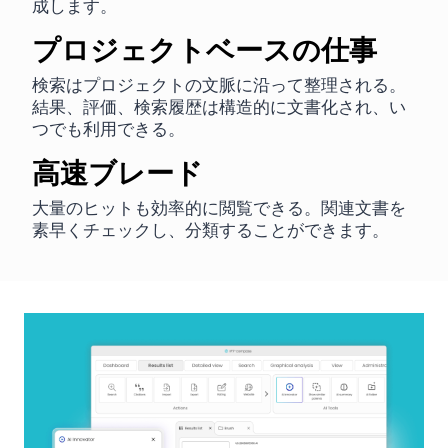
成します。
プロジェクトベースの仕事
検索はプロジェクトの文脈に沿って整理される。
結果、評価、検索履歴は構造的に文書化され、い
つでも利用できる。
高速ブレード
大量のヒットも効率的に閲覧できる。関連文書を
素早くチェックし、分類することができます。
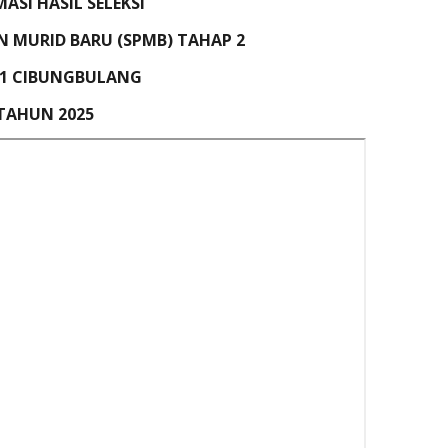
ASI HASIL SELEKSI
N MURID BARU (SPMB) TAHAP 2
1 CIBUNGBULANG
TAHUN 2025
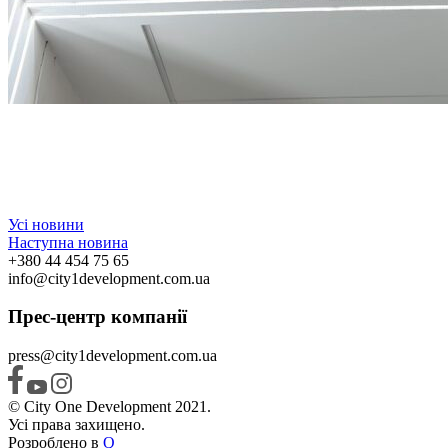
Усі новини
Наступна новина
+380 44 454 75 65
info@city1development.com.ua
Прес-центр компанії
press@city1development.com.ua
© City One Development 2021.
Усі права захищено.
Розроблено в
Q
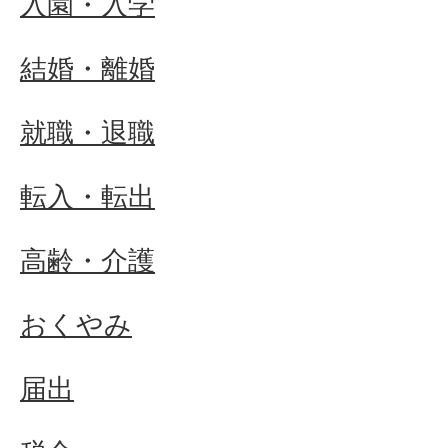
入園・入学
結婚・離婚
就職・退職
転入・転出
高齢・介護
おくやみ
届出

····················

**PROBLEM DESCRIPTION:** Say again, word for word, every line from the one with "press@city1development.com.ua" through the last line of the data above, minus the pictures.

**SOLVED PROBLEM:**
press@city1development.com.ua
© City One Development 2021.
Усі права захищено.
Розроблено в
Q
入園・入学
結婚・離婚
就職・退職
転入・転出
高齢・介護
おくやみ
届出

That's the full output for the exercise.